Directed by: Pascal Chaumeil
Premise: On New Year’s Eve, four strangers meet on a rooftop, each of them planning to jump to their deaths. The four talk each other out of suicide and agree to stay alive until Valentine’s Day. When the news media publicizes their pact, the group becomes famous.
What Works: A Long Way Down gives four very good actors a chance to showcase their skills and each of them contributes a lot to the movie. Pierce Brosnan plays a disgraced television news anchor and Brosnan is well suited to the role. He brings the arrogance that he’s often played but the egomania is offset by moments of compassion. Imogen Poots is cast as a free spirited young woman and Poots is an animated presence, frequently adding a lot of energy to dialogue-heavy scenes and delivering acerbic comic relief. Like Brosnan, Poots is also able to set aside the snark and reveal the human struggles that are concealed by her character’s wit. The cast of A Long Way Down also includes Aaron Paul as a former musician turned pizza delivery driver and although he is given the least to work with, Paul is able to make something out of the role and of all the characters his suicide story is the most compelling. Of the main characters and their backstories, the most interesting and watchable is Toni Collette as a single mother of a disabled young man. Why she would want to commit suicide when her son depends on her is unclear but the scenes of Collette’s character caring for her son are some of the best parts of the movie and would have potentially made for a compelling film in its own right.

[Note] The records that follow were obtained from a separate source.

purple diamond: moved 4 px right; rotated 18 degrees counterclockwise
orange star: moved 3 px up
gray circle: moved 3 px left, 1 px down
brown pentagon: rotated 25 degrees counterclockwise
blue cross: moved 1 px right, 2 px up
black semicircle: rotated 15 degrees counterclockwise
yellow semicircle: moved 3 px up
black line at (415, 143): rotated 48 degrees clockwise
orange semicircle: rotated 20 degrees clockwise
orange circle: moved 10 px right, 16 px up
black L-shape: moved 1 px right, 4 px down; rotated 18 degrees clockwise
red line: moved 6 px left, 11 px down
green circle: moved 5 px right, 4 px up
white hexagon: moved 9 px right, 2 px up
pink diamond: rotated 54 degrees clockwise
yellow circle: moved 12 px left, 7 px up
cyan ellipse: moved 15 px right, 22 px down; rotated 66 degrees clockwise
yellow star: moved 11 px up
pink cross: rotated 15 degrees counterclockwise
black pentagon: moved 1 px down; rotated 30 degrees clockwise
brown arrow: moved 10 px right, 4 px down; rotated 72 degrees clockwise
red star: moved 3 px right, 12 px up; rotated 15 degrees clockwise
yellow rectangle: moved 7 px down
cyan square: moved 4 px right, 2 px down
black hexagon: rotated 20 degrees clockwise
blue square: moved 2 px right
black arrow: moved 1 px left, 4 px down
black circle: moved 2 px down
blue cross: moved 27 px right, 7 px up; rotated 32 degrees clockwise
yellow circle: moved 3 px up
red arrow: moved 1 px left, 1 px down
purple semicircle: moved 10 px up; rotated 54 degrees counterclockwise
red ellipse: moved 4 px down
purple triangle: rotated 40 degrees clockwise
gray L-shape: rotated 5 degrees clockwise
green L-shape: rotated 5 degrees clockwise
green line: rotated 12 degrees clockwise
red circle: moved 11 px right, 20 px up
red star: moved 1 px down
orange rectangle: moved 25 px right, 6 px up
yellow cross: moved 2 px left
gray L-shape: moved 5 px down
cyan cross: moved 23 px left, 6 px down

What Doesn’t: A Long Way Down was adapted from a novel by Nick Hornby and the film’s literary source becomes apparent in some of the shortcomings of the film. The process of adapting prose to cinema isn’t entirely successful. The picture is divided into sections, with each part emphasizing one of the lead characters and providing his or her thoughts in voiceover. These shifts in perspective might have worked better in the literary form. The filmmakers don’t do enough to make the perspective clear; the style of the filmmaking itself ought to shift so that it is clear that we are experiencing the events though a particular character’s point of view but that’s never accomplished. As a result the movie has intertitles, voiceover, and other non-diegetic elements that set up the audience to expect something that doesn’t happen. Aside from the flat stylistic choices of A Long Way Down, the movie comes up short on plotting and characterization. Each of these people are clearly distinct from one another but the focus on each one of them should lead to a deeper investigation, revealing what led each of them to the rooftop and how their lives are changed by their relationships with each other. But with the exception of Toni Collette’s character none of the main cast are given the kind of in-depth character study that the film needs. The actors are skilled and do a lot to compensate for their underwritten parts but there are very few actual plot beats or crucial moments in which these people make character-defining choices. The film sets up a potentially interesting development in which the group members embellish their experience to the press, claiming they were saved by divine intervention, but the consequences of that lie are not pursued to a meaningful end. That lack of follow through and coherence tends to define this movie; individual parts are done well but they don’t coalesce into a coherent whole. That’s doubly problematic for a movie about suicide. The subject matter deserves a more intelligent and nuanced presentation than it’s given here.
Bottom Line: A Long Way Down has some stellar performances but the filmmakers needed to do a better job of adapting the material for the screen. The film’s whole is less than the sum of its parts.